■ Available data:

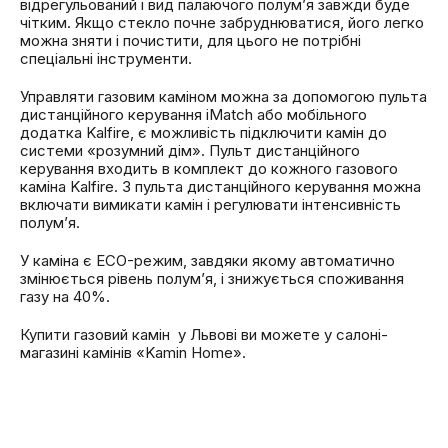
відрегульований і вид палаючого полум’я завжди буде
чітким. Якщо стекло почне забруднюватися, його легко
можна зняти і почистити, для цього не потрібні
спеціальні інструменти.
Управляти газовим каміном можна за допомогою пульта
дистанційного керування iMatch або мобільного
додатка Kalfire, є можливість підключити камін до
системи «розумний дім». Пульт дистанційного
керування входить в комплект до кожного газового
каміна Kalfire. З пульта дистанційного керування можна
включати вимикати камін і регулювати інтенсивність
полум’я.
У каміна є ECO-режим, завдяки якому автоматично
змінюється рівень полум’я, і ​​знижується споживання
газу на 40%.
Купити газовий камін у Львові ви можете у салоні-
магазині камінів «Kamin Home».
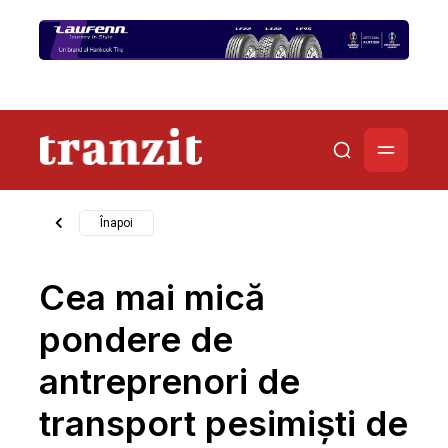
Înapoi
Cea mai mică
pondere de
antreprenori de
transport pesimiști de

■ Task goal:
Give back exactly, and only, the lines from the one holding "Управляти газовим каміном" through the last line of the entries, with every picture omitted.

■ Written response:
Управляти газовим каміном можна за допомогою пульта
дистанційного керування iMatch або мобільного
додатка Kalfire, є можливість підключити камін до
системи «розумний дім». Пульт дистанційного
керування входить в комплект до кожного газового
каміна Kalfire. З пульта дистанційного керування можна
включати вимикати камін і регулювати інтенсивність
полум’я.
У каміна є ECO-режим, завдяки якому автоматично
змінюється рівень полум’я, і ​​знижується споживання
газу на 40%.
Купити газовий камін у Львові ви можете у салоні-
магазині камінів «Kamin Home».
Înapoi
Cea mai mică
pondere de
antreprenori de
transport pesimiști de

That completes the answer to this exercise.